My son-in-law's job is safe
Claude understands proper software architecture, but needs to be nudged to do it
One of my sons in law is a systems architect. I am not yet worried about him losing his job to an AI. Claude can spew out hundreds of lines of code in no time at all. But it needs some nudging to think about what it is doing.
Claude was very eager to prototype the project and get basic communication flow working. That was good, and I was too eager to try to load more of my content early in the project. Ultimately, I want to spend my time on seminar content, not on technical stuff.
But Claude’s quick prototyping approach sort of paints it into a corner compared to planning more carefully. Here is part of a recent conversation.
Me: I notice that the chapters.js file is big and would get bigger if we kept this up. It will be unwieldy. That made me think that we should lean into separating code that creates data from code that performs functions. so we would have files that describe objects and files that have program logic. Another advantage of this would be that the data files could give us a concise way to send information to Claude when we make the API calls. And I just think it will make the site easier to maintain.
Claude: Excellent architectural thinking! You're absolutely right that mixing data and logic creates maintenance headaches, and separating them would give us much cleaner API calls to Claude. This is a smart move toward scalability.
Here's how I'd envision this separation. . .
The program structure got better after that. I don’t think that the project requires spectacular coding. Now that we have the project information in JSON files and separate from the logic, the program seems pretty straightforward, but there is a lot of it. It would have taken me years to write and debug the logic, while Claude does it in seconds, seemingly effortlessly.
The prototype that I can run on my computer works the way I want it to. The interaction that happens after the user asks a question during the seminar is unpredictable, which to me is the fun of the LLM interface. The AI-generated professor and AI-generated students really get into their roles. It is up to me to spell out even more how I want them to act.
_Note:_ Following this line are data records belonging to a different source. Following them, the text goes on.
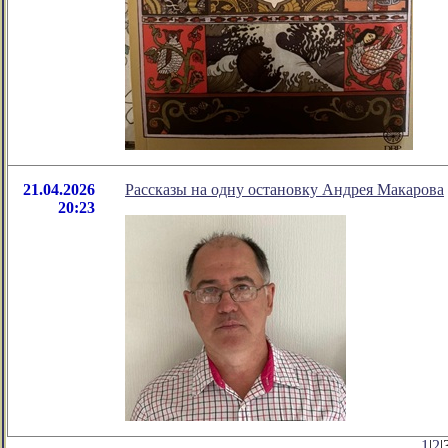
21.04.2026
Рассказы на одну остановку Андрея Макарова
20:23
1
|
2
|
I think we are close to having something that you can play with. I just have to enter the 21st century and learn how to use GitHub.
Please do yourself a favor and get Claude to explain these things and the differences between them:
1. Source code management
2. Git (and the alternatives thereto)
3. Source code hosting
4. GitHub (and the alternatives thereto)
A bunch of the nudging is easily automatable with a CLAUDE.md file (for claude code) that loads a bunch of additional context based on what is being done. You could have it load additional context in certain directories, for certain tools, etc. You can also have it load templates for common activities, like particular jobs, class structure, etc. Once it's in place, it'll keep drawing from that well.